昭和女子大の国文科に在籍していた頃にも、一度読んでいる。なので、再読というのが正しい。で、実は読み終わっていない。古書を購入してしまった。源氏を読んでいると、詳細に衣装や調度の色目や様々のディテールが示される。時にそれは、登場人物の教養や人となり、心情までも映し出す。ゆかしい色名...

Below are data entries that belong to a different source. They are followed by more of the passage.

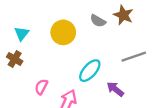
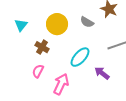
gray semicircle: (98, 21) -> (87, 22), moved
brown cross: (15, 59) -> (42, 47), moved

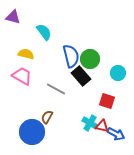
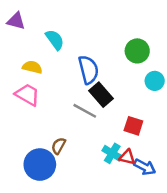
green circle: (90, 59) -> (137, 51), moved
cyan circle: (118, 73) -> (155, 81), moved
gray line: (56, 89) -> (85, 111), moved

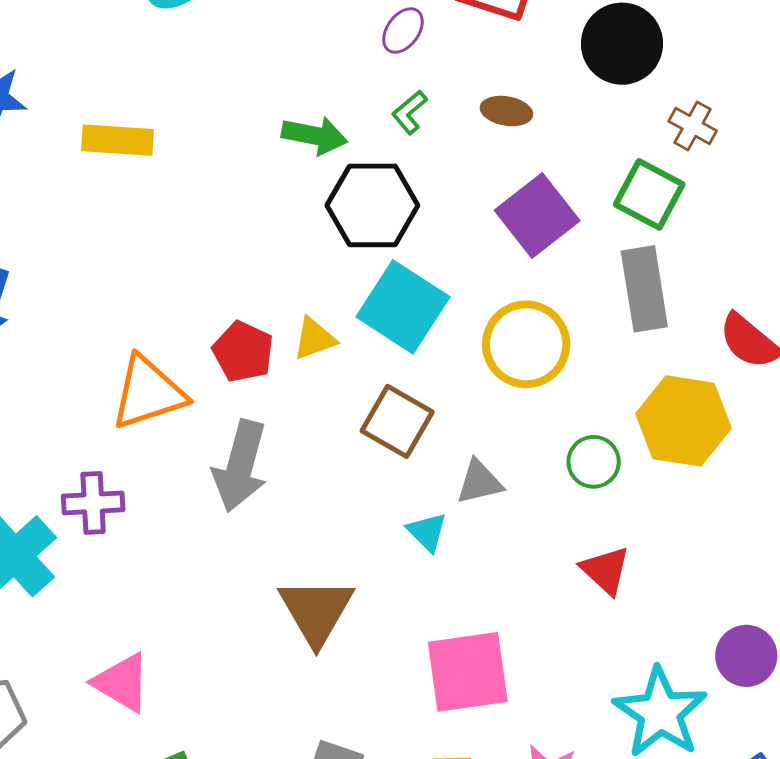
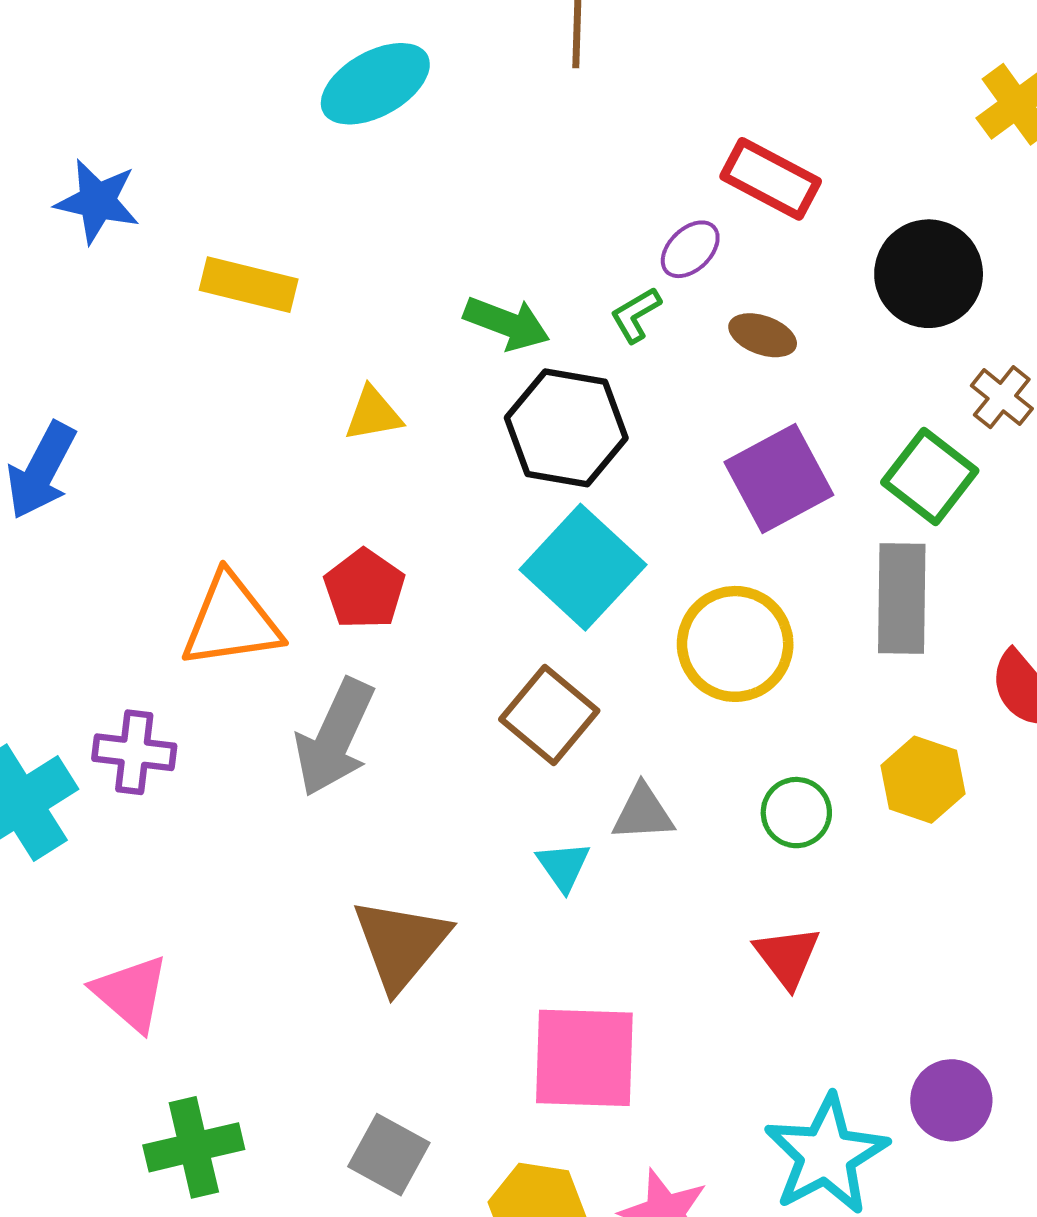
purple ellipse: (403, 30) -> (690, 249), moved
yellow triangle: (315, 339) -> (373, 414), moved
yellow hexagon: (683, 421) -> (923, 780), size x0.7

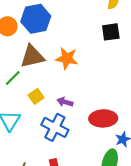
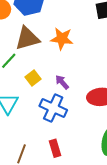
purple arrow: (65, 102) -> (62, 82), turned 35

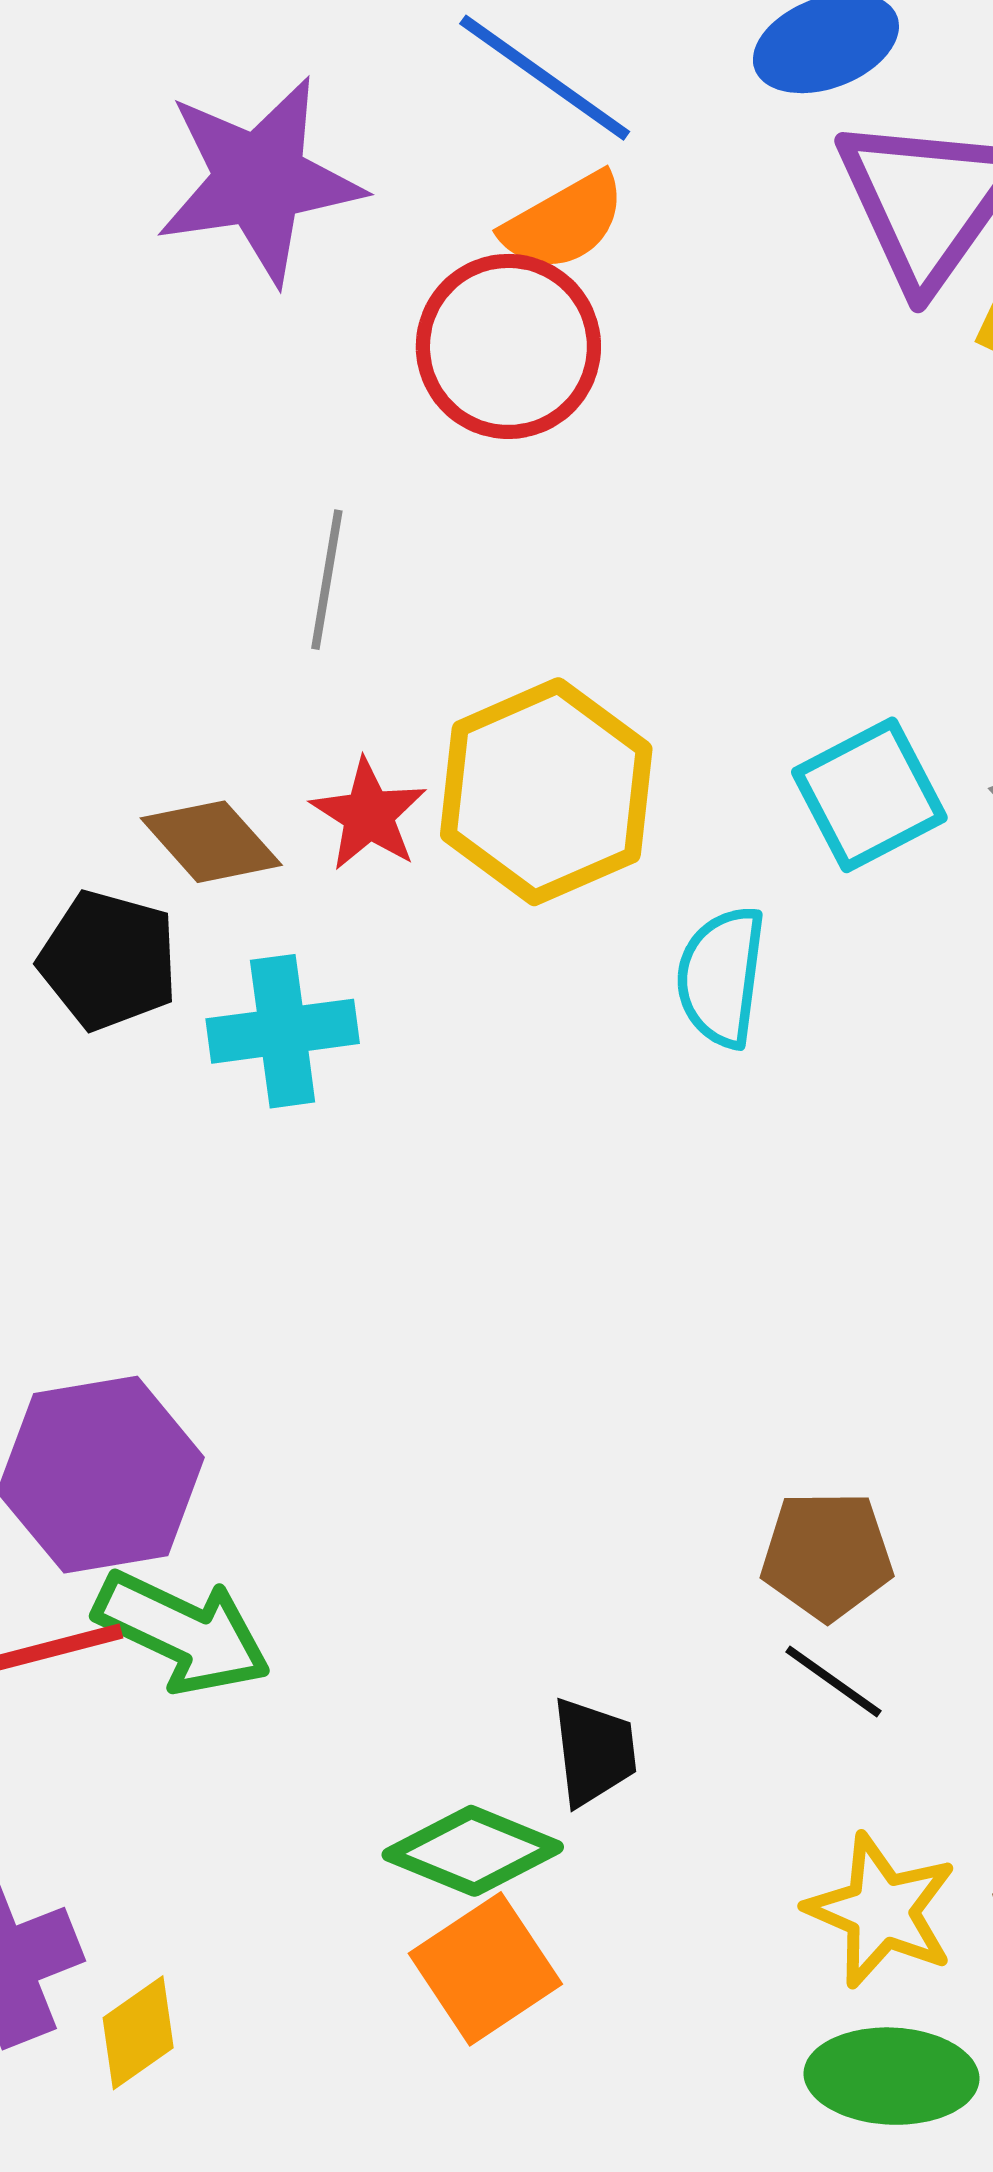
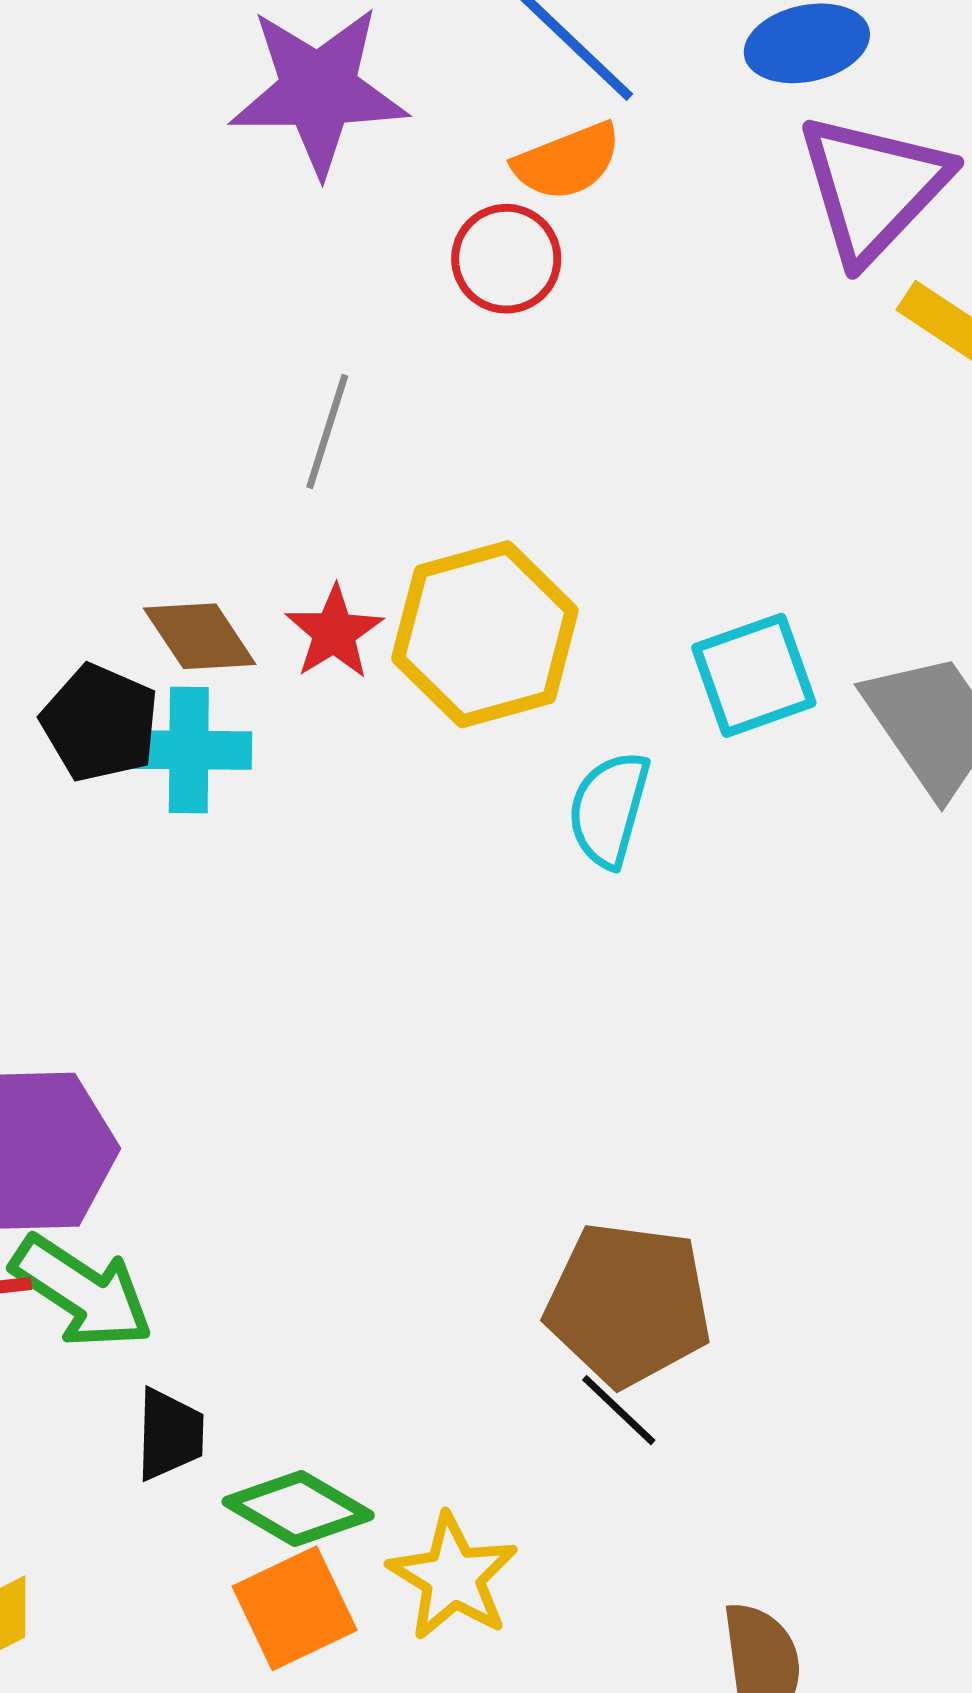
red circle: (508, 346) -> (506, 259), size x0.7
cyan cross: (283, 1031) -> (189, 750), moved
brown pentagon: (827, 1555) -> (628, 1304), size x1.5
black trapezoid: (594, 1752) -> (170, 1434), moved
yellow star: (881, 1911) -> (453, 1577), moved

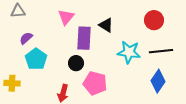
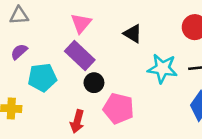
purple semicircle: (26, 38) -> (19, 52), moved
purple rectangle: (84, 38) -> (80, 56), moved, turned -50
cyan pentagon: (36, 59) -> (42, 78), turned 30

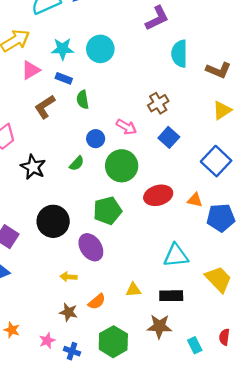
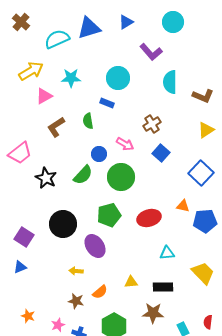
purple L-shape: (157, 18) -> (151, 52), turned 75
cyan circle: (100, 49) -> (118, 78), moved
blue rectangle: (64, 78) -> (107, 103), moved
green semicircle: (77, 163) -> (83, 175), size x1.5
red ellipse: (158, 195) -> (149, 218), moved
cyan triangle: (176, 256) -> (167, 253), size x0.7

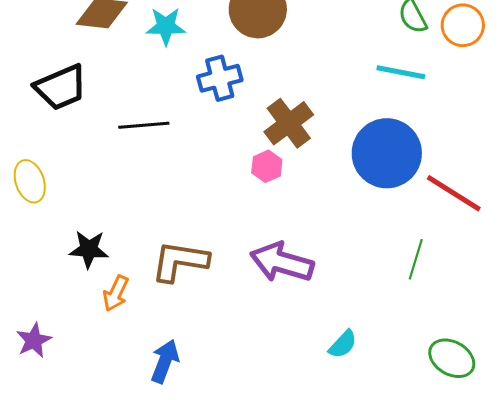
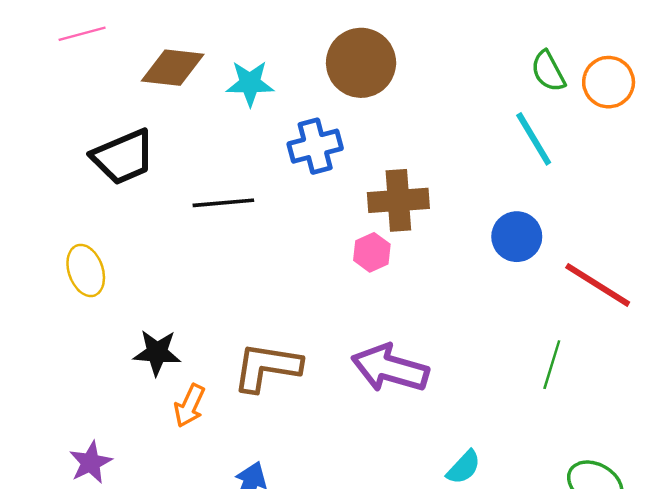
cyan line: (401, 72) -> (534, 139), turned 48
brown cross: (289, 123) -> (398, 200), turned 33
blue circle: (387, 153) -> (517, 237), size x0.6

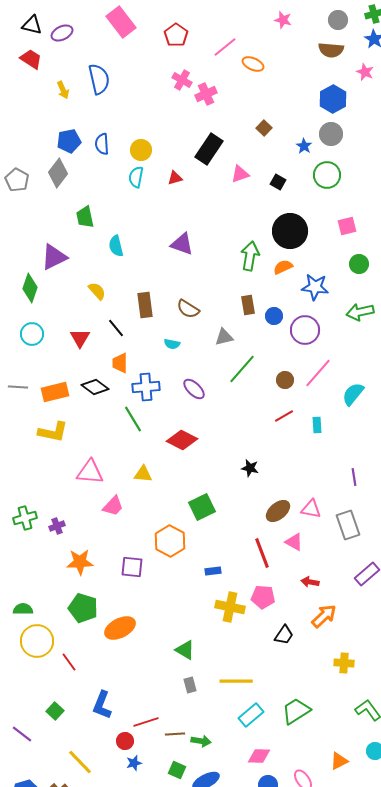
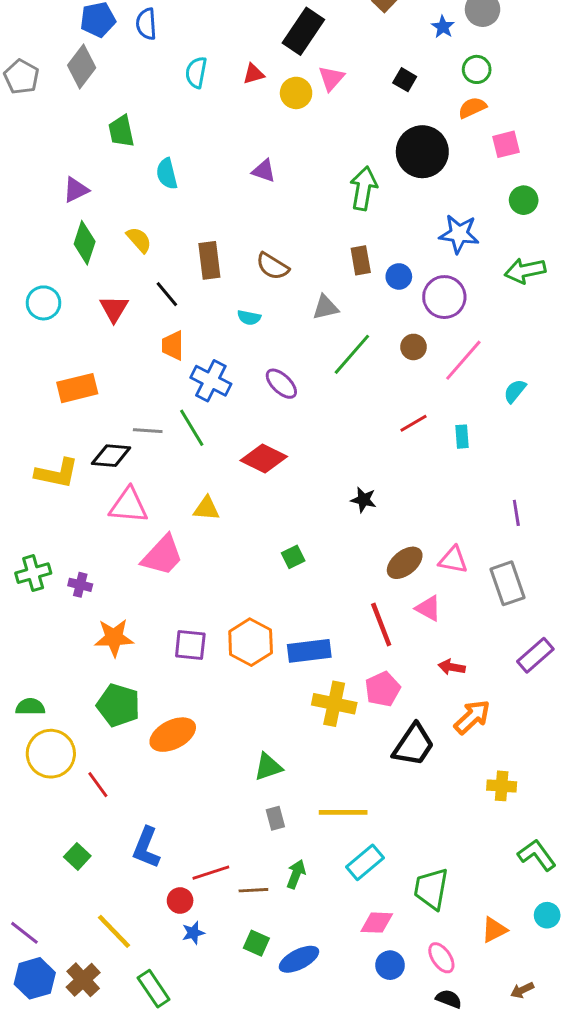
yellow circle: (141, 150) -> (296, 93), moved
pink triangle: (240, 174) -> (331, 78), moved, turned -30
green circle: (327, 175) -> (477, 69), size x0.7
purple triangle: (182, 244) -> (264, 171), size x0.7
purple triangle: (54, 257) -> (76, 190), size x0.7
orange semicircle: (283, 267) -> (472, 108), moved
green diamond: (30, 288) -> (85, 243), moved
brown circle: (285, 380) -> (414, 347), moved
gray line: (18, 387) -> (148, 431), moved
black diamond: (95, 387) -> (111, 456), moved, turned -32
blue cross: (146, 387) -> (211, 381), turned 32
cyan semicircle: (353, 394) -> (515, 391), size x0.7
yellow L-shape: (53, 432) -> (57, 473), moved
pink trapezoid: (113, 506) -> (162, 555), size x1.4
green square: (202, 507) -> (293, 557), size x0.6
purple cross: (57, 526) -> (80, 585), turned 35
orange hexagon: (170, 541) -> (251, 642), moved
blue rectangle: (213, 571) -> (309, 651), size x1.8
pink pentagon: (263, 597) -> (383, 689), turned -30
black trapezoid: (284, 635) -> (414, 745), size x1.5
green triangle: (185, 650) -> (268, 767), turned -50
green trapezoid: (296, 711) -> (431, 889), moved, turned -48
purple line: (22, 734) -> (24, 933), moved
green arrow: (201, 741) -> (296, 874), moved, turned -78

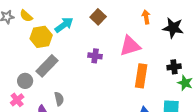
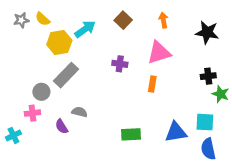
orange arrow: (146, 17) -> (163, 20), moved
orange rectangle: (141, 76) -> (152, 84), moved, size x0.6
gray semicircle: (59, 99) -> (79, 112), turned -64
pink cross: (17, 100) -> (32, 113), turned 32

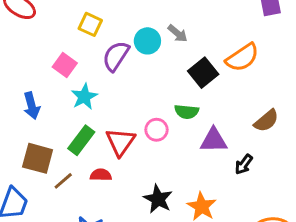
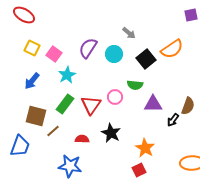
yellow square: (90, 24) -> (32, 48), moved
cyan circle: (147, 41) -> (114, 54), moved
blue arrow: (32, 106) -> (32, 81), turned 54
brown semicircle: (266, 121) -> (188, 106), moved, turned -30
red semicircle: (101, 175) -> (82, 139), moved
black star: (158, 199) -> (111, 133), moved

昭和女子大の国文科に在籍していた頃にも、一度読んでいる。なので、再読というのが正しい。で、実は読み終わっていない。古書を購入してしまった。源氏を読んでいると、詳細に衣装や調度の色目や様々のディテールが示される。時にそれは、登場人物の教養や人となり、心情までも映し出す。ゆかしい色名の和語を目の前に、多くの方は、それがどんな色で、どう重なり、どう響きあい、登場人物を彩るのか、想像だけで読み通される読者も多いと思う。かく言う私もそうであった。色名から想起される色を思い浮かべ、絢爛たる思いで読むのもいいが、本書を座右に、実際のお色を確かめつつ、添えられた解説や現代語訳を見るのもいい。想像と全く違う色に驚くこともあるし、語感が、案外と正しい色相を呼び起こしていたことに驚くこともあるだろう。元吉進先生の源氏物語のお授業を受けながら、実際に図録や写真、事典などで、実際の事物にあたりながら、具体的に源氏物語を読む習慣をつけて頂いた。今になってもそれは、私にとって大きな財産であるし、単に学習のためではなく、私という人間を潤すなにかになっている。美しいものに、すなおに当たりに行き、物語の中の現実を、手元に丁寧に引き寄せる習慣をつけて頂いたのは、本当にありがたいことだった。 本書の美麗な写真は、どなたが読まれても、その目を捉えて離さないことだろう。大判の写真と、物語の抜粋に、どうか思い切り想像の翼を広げて頂きたい。至福のひとときである。 大河ドラマ「光る君へ」がきっかけで、この本を手にされる方も多いと思う。是非、この本や、シリーズ次巻の「王朝のかさね色辞典」も手にされて、ドラマの登場人物たちの装束から発せられる、言葉ではないが強力なメッセージも感じ取って頂きたい。暮らしぶり、教養、人となり、心理……様々なことを、王朝の色は教えてくれる。もちろん、原典の「源氏物語」や「枕草子」に当たる時も同様である。 なお、本書は、「源氏物語」 五十四帖の色 として、著者のお嬢さん、吉岡更紗さんが新装再編集なさったものも、出版されている。抜粋版ではあるが、非常に美しく、今風で、気軽に手に取れるので、見比べて合う方をお手元に置かれるのもよろしいのではないか。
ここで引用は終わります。